A single always-on 1 GW AI campus is not a rounding error. It is utility-scale electricity demand.
This report is a physical-capacity map, not a vibes document. The question is simple: if frontier AI stays centralized and demand stays effectively insatiable, what actually limits how fast intelligence can be deployed into the world?
I am treating training, reasoning, and inference as competing for the same scarce stack: accelerators, HBM, advanced packaging, optics, powered sites, substations, switchgear, transformers, and generation. The report is intentionally quantitative so you can build a mental picture rather than just inherit my conclusion.
- Frontier intelligence remains centralized and tightly controlled for the next several years.
- The report focuses on deployed capacity that is actually energized and populated, not just announced capex.
- Most clean public data is US and Taiwan heavy, so global estimates are extrapolated from those anchors.
- Where the public record stops, I make the estimate explicit rather than pretending the number is exact.
Using NVIDIA's 32,768-GPU cluster scale and DGX B200 system power, one real frontier cluster is already a small power plant.

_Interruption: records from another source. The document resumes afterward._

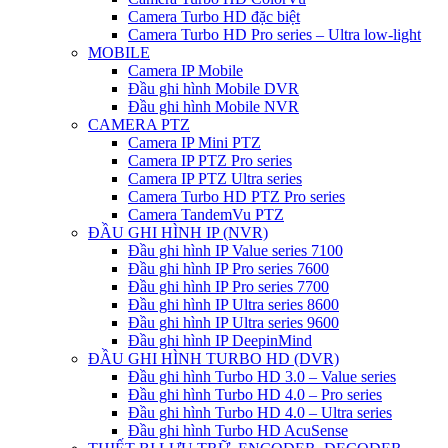
Camera Turbo HD đặc biệt
Camera Turbo HD Pro series – Ultra low-light
MOBILE
Camera IP Mobile
Đầu ghi hình Mobile DVR
Đầu ghi hình Mobile NVR
CAMERA PTZ
Camera IP Mini PTZ
Camera IP PTZ Pro series
Camera IP PTZ Ultra series
Camera Turbo HD PTZ Pro series
Camera TandemVu PTZ
ĐẦU GHI HÌNH IP (NVR)
Đầu ghi hình IP Value series 7100
Đầu ghi hình IP Pro series 7600
Đầu ghi hình IP Pro series 7700
Đầu ghi hình IP Ultra series 8600
Đầu ghi hình IP Ultra series 9600
Đầu ghi hình IP DeepinMind
ĐẦU GHI HÌNH TURBO HD (DVR)
Đầu ghi hình Turbo HD 3.0 – Value series
Đầu ghi hình Turbo HD 4.0 – Pro series
Đầu ghi hình Turbo HD 4.0 – Ultra series
Đầu ghi hình Turbo HD AcuSense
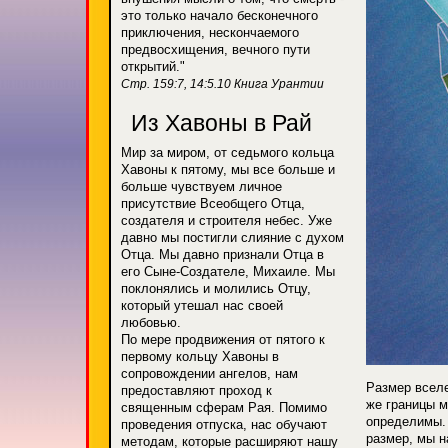
это только начало бесконечного
приключения, нескончаемого
предвосхищения, вечного пути
открытий."
Стр. 159:7, 14:5.10 Книга Урантии
Из Хавоны в Рай
Мир за миром, от седьмого кольца
Хавоны к пятому, мы все больше и
больше чувствуем личное
присутствие Всеобщего Отца,
создателя и строителя небес. Уже
давно мы постигли слияние с духом
Отца. Мы давно признали Отца в
его Сыне-Создателе, Михаиле. Мы
поклонялись и молились Отцу,
который утешал нас своей
любовью.
По мере продвижения от пятого к
первому кольцу Хавоны в
сопровождении ангелов, нам
Размер вселе
предоставляют проход к
же границы 
священным сферам Рая. Помимо
определимы.
проведения отпуска, нас обучают
размер, мы н
методам, которые расширяют нашу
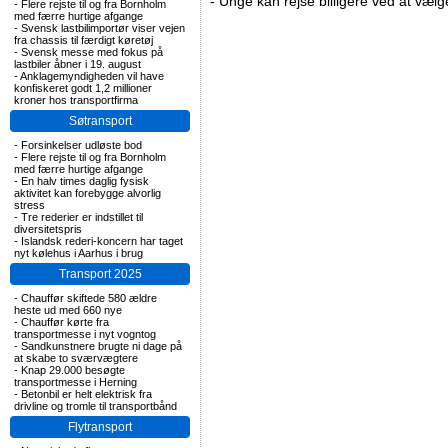
-
Unge kan rejse billigere ved at vælg
-
Flere rejste til og fra Bornholm
med færre hurtige afgange
-
Svensk lastbilimportør viser vejen
fra chassis til færdigt køretøj
-
Svensk messe med fokus på
lastbiler åbner i 19. august
-
Anklagemyndigheden vil have
konfiskeret godt 1,2 millioner
kroner hos transportfirma
Søtransport
-
Forsinkelser udløste bod
-
Flere rejste til og fra Bornholm
med færre hurtige afgange
-
En halv times daglig fysisk
aktivitet kan forebygge alvorlig
stress
-
Tre rederier er indstillet til
diversitetspris
-
Islandsk rederi-koncern har taget
nyt kølehus i Aarhus i brug
Transport 2025
-
Chauffør skiftede 580 ældre
heste ud med 660 nye
-
Chauffør kørte fra
transportmesse i nyt vogntog
-
Sandkunstnere brugte ni dage på
at skabe to sværvægtere
-
Knap 29.000 besøgte
transportmesse i Herning
-
Betonbil er helt elektrisk fra
drivline og tromle til transportbånd
Flytransport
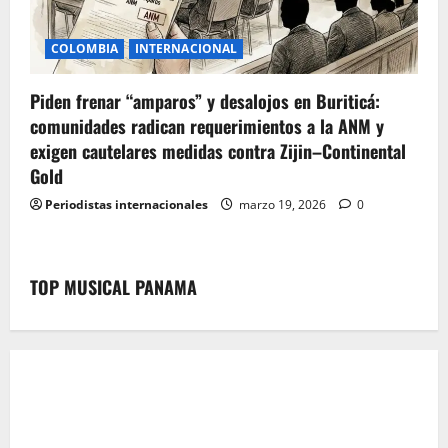
COLOMBIA
INTERNACIONAL
Piden frenar “amparos” y desalojos en Buriticá:
comunidades radican requerimientos a la ANM y
exigen cautelares medidas contra Zijin–Continental
Gold
Periodistas internacionales
marzo 19, 2026
0
TOP MUSICAL PANAMA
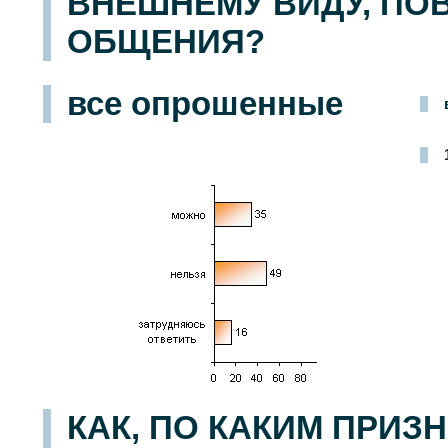
ВНЕШНЕМУ ВИДУ, ПО
ОБЩЕНИЯ?
все опрошенные
КАК, ПО КАКИМ ПРИЗ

That is the right order of magnitude for a serious frontier deployment, not a toy lab.
At a 1.15 PUE baseline and DGX B200 system power, this is roughly the scale implied by Crusoe Abilene.
My current view in one page
- The first hard bind is not software, land, or generic server manufacturing. It is powered sites plus the electrical chain, then HBM and advanced packaging.
- Once interconnect, equipment, and permits are in hand, shells can rise surprisingly fast. Abilene shows roughly how quickly giga-scale AI campuses can materialize after the hard prerequisites are solved.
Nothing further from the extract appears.